__MATERIAL FOR THIS TASK__.

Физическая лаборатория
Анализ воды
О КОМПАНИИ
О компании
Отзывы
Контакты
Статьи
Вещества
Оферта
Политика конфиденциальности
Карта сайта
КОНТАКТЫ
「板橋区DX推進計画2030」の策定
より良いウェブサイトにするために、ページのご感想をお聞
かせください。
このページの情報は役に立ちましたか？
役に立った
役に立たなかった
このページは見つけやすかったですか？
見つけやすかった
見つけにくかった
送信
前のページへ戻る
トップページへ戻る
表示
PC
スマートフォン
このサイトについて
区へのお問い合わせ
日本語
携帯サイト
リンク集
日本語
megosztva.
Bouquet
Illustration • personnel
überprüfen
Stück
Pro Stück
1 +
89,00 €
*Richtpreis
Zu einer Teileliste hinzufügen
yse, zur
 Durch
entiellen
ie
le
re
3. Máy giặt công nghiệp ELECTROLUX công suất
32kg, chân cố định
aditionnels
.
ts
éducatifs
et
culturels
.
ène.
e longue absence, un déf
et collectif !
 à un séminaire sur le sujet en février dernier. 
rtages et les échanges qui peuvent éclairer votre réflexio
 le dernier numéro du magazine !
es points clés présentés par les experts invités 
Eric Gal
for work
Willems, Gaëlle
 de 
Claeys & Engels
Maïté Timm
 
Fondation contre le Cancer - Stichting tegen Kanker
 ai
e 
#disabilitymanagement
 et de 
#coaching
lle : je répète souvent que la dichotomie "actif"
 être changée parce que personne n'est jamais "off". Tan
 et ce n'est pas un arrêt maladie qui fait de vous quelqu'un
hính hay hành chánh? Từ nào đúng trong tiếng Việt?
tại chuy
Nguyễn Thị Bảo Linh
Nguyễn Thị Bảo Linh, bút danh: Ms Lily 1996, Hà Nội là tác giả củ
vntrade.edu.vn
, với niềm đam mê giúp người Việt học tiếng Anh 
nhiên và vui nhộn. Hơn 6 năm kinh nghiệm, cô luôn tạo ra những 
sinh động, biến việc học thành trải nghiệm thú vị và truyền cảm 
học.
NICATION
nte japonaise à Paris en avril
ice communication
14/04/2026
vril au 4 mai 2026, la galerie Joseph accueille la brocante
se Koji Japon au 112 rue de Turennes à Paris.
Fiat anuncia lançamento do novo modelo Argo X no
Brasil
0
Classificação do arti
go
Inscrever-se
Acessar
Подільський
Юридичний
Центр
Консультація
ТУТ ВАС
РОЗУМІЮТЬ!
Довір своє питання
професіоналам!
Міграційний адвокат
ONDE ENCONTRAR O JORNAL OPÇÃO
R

__REQUIRED ACTION__. Your answer should be every line from the material above in which the word "Việt" appears.

__WRITTEN RESPONSE__.
hính hay hành chánh? Từ nào đúng trong tiếng Việt?
, với niềm đam mê giúp người Việt học tiếng Anh 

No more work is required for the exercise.